Please say how many lines in the records contain the word "电脑壁纸", giving only the number.

» **Excerpted data**
=== Section Start ===

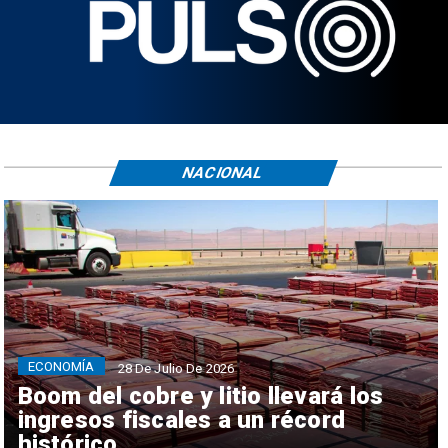
NACIONAL
ECONOMÍA
28 De Julio De 2026
Boom del cobre y litio llevará los
ingresos fiscales a un récord
histórico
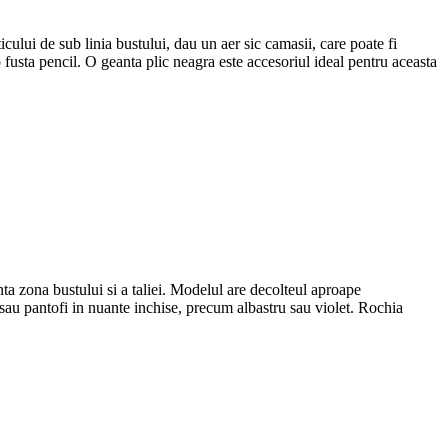
cului de sub linia bustului, dau un aer sic camasii, care poate fi
 o fusta pencil. O geanta plic neagra este accesoriul ideal pentru aceasta
nta zona bustului si a taliei. Modelul are decolteul aproape
 sau pantofi in nuante inchise, precum albastru sau violet. Rochia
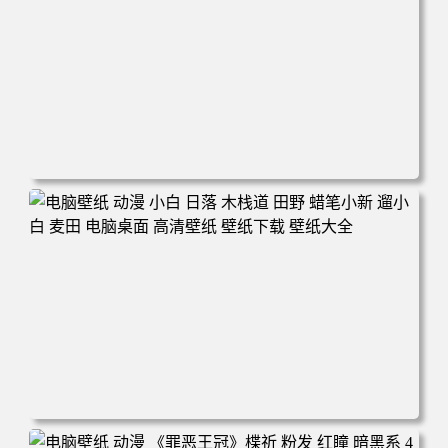
电脑壁纸 可爱动物 喵 喵星人 猫 猫咪 萌宠 电脑桌面 高清壁
纸 壁纸下载 壁纸大全
电脑壁纸 动漫 小白 日落 木栈道 田野 蜡笔小新 遛小白 麦田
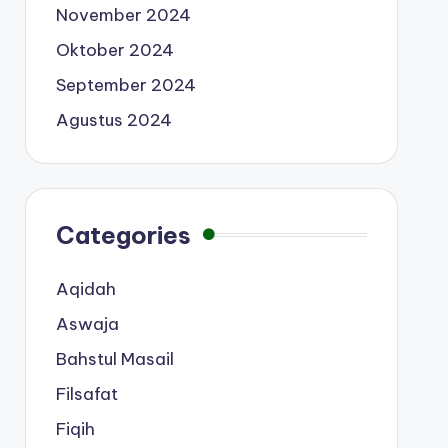
November 2024
Oktober 2024
September 2024
Agustus 2024
Categories
Aqidah
Aswaja
Bahstul Masail
Filsafat
Fiqih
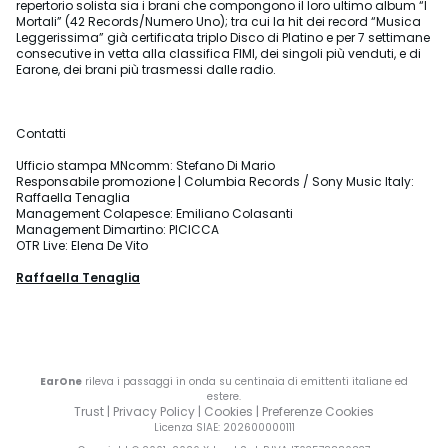
repertorio solista sia i brani che compongono il loro ultimo album “I
Mortali” (42 Records/Numero Uno); tra cui la hit dei record “Musica
Leggerissima” già certificata triplo Disco di Platino e per 7 settimane
consecutive in vetta alla classifica FIMI, dei singoli più venduti, e di
Earone, dei brani più trasmessi dalle radio.
Contatti
Ufficio stampa MNcomm: Stefano Di Mario
Responsabile promozione | Columbia Records / Sony Music Italy:
Raffaella Tenaglia
Management Colapesce: Emiliano Colasanti
Management Dimartino: PICICCA
OTR Live: Elena De Vito
Raffaella Tenaglia
EarOne
rileva i passaggi in onda su centinaia di emittenti italiane ed
estere.
Trust
|
Privacy Policy
|
Cookies
|
Preferenze Cookies
Licenza SIAE
: 202600000111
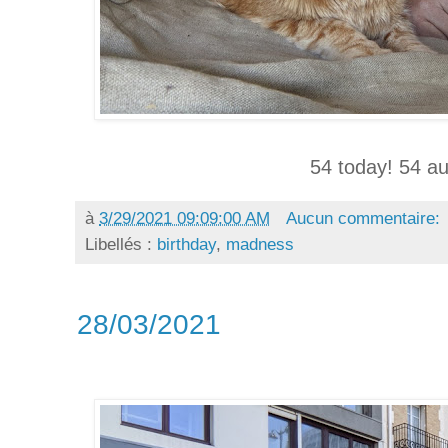
54 today! 54 au
à
3/29/2021 09:09:00 AM
Aucun commentaire:
Libellés :
birthday
,
madness
28/03/2021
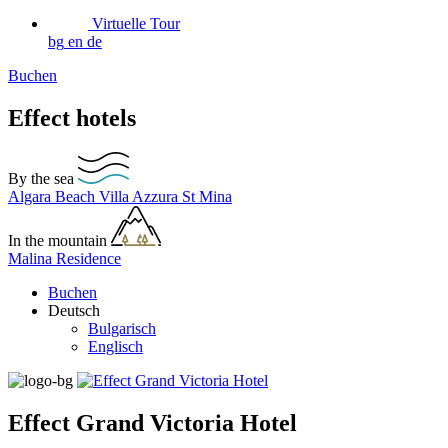
Virtuelle Tour
bg
en
de
Buchen
Effect hotels
By the sea
Algara Beach
Villa Azzura
St Mina
In the mountain
Malina Residence
Buchen
Deutsch
Bulgarisch
Englisch
Еffect Grand Victoria Hotel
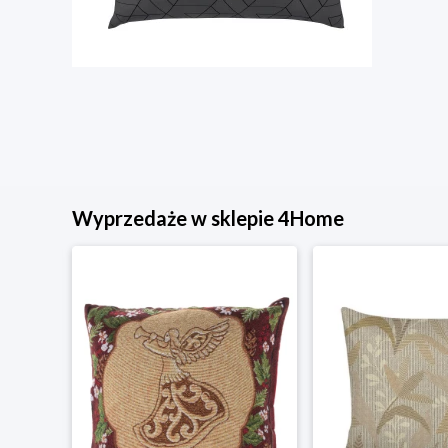
Wyprzedaże w sklepie 4Home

=== Section End ===

» **Response below**
2